J’ai un peu hésité à répondre à ce questionnaire. Je ne suis pas un chasseur de spécimens. Je pêche simplement les endroits qui me font plaisir. Alors juste un message : Pratiquons notre passion sans compétition. Pêchons les, rivières de campagne, les lacs, les fleuves, prenons sans cesse la dimension des choses qui vivent tout autour. Chaque session est l’occasion de découvrir de nouveaux biotopes, de profiter à bloc de la compagnie de ses meilleurs potes.
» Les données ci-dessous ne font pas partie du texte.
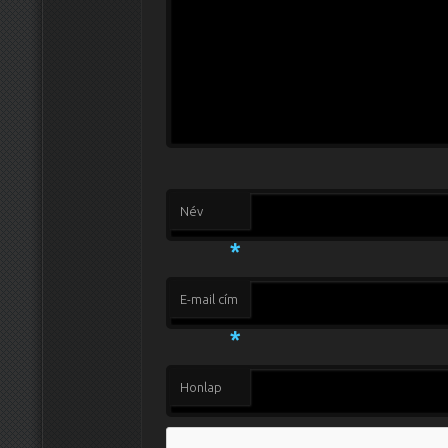
Név
*
E-mail cím
*
Honlap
Et ensemble, le vent de la Liberté en intraveineuse, ça, oui vraiment, c’est du shoot absolu.
• As-tu un livre de chevet ?
Quelques uns. Un bonhomme que j’apprécie particulièrement, Albert Jacquard, professeur d’« humanistique » comme il se présente lui-même, qui s’est construit grâce et au travers de son rapport aux autres. Il dévoile un regard sur l’univers que je trouve absolument génial, ou la notion de bonheur est l’axe fondamental. La liste est longue mais j’ai toujours aimé les bouquins, les notes de voyage, les marges surtout...
• Un souhait pour demain ?
Profiter longtemps de mes amis, de ma famille, et garder avec indiscipline cette envie de marcher vers d’autres espaces.